The solver used for weight optimization is lbfgs, an optimizer in the family of quasi-Newton methods which tends to have one of the best performances.

This set-up demonstrates a very competitive performance, even ourperforming that of the SVM. What is more, it does not seem to be suffering from overfitting at all (in fact, if anything, it would be suffering from underfitting!). This indicates that a deeper focus on this NN approach could potentially through even better results. I welcome feedback on how to take this model from here and improve it!

Discussion of results

Overall, the MLP Neural Network performed the best, and thus becomes our preferred method for implementation. However, the SVM method also left a good impression, and it could be interesting to see future work on it, for example regarding using other types of Neural Networks different than the MLP.

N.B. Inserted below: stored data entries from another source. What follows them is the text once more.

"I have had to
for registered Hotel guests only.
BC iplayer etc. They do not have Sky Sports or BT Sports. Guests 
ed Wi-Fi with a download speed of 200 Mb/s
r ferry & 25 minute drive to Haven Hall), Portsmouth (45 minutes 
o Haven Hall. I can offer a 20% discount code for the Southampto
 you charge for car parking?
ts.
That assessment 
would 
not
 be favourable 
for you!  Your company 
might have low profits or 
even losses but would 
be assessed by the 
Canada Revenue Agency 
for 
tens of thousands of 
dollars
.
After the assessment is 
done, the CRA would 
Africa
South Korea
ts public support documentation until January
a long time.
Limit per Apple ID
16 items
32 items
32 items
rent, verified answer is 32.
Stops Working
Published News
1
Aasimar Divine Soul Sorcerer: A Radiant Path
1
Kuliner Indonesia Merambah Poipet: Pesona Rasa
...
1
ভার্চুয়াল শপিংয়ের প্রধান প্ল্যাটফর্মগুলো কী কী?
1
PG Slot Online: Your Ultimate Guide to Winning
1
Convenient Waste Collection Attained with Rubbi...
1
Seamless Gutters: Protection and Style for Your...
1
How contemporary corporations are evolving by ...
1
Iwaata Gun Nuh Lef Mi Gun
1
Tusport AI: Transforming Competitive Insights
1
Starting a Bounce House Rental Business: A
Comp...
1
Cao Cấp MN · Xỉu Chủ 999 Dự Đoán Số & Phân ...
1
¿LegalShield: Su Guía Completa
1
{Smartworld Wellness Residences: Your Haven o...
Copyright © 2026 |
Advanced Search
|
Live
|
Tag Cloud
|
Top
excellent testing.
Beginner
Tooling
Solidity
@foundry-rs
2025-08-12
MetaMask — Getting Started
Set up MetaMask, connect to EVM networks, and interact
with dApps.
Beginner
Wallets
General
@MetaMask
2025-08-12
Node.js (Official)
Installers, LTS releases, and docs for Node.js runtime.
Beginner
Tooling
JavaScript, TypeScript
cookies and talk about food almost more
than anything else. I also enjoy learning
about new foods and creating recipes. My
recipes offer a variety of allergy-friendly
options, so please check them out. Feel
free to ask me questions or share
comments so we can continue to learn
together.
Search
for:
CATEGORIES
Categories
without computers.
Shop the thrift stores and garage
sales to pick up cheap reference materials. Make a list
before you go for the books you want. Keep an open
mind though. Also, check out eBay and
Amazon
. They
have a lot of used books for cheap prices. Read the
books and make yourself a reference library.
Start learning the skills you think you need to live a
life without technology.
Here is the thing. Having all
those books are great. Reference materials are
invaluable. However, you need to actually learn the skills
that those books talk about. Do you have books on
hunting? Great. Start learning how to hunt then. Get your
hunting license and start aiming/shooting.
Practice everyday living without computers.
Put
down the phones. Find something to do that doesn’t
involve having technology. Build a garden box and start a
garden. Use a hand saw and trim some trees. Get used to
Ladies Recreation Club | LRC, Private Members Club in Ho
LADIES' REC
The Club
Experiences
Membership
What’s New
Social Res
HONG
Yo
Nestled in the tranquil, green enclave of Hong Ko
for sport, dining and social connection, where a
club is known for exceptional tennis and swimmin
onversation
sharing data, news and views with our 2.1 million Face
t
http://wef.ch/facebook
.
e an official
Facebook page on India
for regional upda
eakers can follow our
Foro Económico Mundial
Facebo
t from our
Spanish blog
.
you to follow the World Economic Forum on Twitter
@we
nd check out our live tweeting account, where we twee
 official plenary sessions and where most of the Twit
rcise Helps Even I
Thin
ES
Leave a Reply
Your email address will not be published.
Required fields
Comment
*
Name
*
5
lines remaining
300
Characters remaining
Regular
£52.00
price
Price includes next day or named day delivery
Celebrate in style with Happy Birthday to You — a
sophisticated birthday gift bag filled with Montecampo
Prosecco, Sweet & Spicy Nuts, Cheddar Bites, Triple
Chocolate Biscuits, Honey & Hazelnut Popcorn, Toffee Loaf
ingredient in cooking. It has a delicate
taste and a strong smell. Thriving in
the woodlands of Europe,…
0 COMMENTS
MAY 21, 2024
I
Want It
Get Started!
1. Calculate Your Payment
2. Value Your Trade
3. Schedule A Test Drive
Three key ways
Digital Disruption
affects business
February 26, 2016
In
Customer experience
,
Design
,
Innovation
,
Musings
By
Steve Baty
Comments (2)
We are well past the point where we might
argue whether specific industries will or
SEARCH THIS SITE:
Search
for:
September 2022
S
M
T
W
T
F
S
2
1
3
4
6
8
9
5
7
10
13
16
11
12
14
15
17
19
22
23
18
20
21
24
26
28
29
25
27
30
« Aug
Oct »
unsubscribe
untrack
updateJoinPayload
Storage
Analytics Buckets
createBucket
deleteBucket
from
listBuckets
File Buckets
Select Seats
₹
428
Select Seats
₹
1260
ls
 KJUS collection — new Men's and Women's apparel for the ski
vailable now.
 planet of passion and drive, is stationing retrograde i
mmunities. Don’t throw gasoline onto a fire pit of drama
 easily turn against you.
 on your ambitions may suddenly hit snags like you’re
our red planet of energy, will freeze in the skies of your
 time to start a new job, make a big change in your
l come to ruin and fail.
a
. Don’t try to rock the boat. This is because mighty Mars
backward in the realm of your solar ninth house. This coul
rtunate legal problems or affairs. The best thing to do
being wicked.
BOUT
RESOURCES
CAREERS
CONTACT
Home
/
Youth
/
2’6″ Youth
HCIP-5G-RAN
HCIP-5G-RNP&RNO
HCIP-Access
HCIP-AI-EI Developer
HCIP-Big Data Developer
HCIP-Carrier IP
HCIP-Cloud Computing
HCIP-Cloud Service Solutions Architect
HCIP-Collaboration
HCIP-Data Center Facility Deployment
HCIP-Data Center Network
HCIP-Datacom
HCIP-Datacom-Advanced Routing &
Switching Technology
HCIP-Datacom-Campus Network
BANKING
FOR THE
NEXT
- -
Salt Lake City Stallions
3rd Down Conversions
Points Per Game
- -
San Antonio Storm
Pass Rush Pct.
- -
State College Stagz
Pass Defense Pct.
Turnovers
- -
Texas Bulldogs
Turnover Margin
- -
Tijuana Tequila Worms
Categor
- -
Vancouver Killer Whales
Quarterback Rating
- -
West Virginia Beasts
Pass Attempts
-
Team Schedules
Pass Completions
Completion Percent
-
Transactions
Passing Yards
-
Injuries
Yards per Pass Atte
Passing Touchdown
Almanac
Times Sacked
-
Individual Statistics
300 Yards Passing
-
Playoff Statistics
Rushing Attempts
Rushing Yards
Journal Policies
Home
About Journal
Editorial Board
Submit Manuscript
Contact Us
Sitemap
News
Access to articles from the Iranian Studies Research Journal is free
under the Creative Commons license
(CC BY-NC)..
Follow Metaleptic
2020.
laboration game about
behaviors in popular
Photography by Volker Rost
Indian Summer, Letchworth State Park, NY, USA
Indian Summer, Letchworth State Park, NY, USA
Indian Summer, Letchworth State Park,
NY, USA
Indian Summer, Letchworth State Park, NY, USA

The results, in general, however, are not very encouraging, especially when we look at accuracy. We only managed to bring it up from 40.00% (baseline case) to 65.31% (using an RBF kernel). We suspect that this might be a consequence of the dataset being particularly sensitive to subjectiveness: the fact that the quality score is formulated by humans, even if these are experts in their field, seems to suggest that there might not be a clear correlation between what society considers to be a good wine and its physicochemical properties.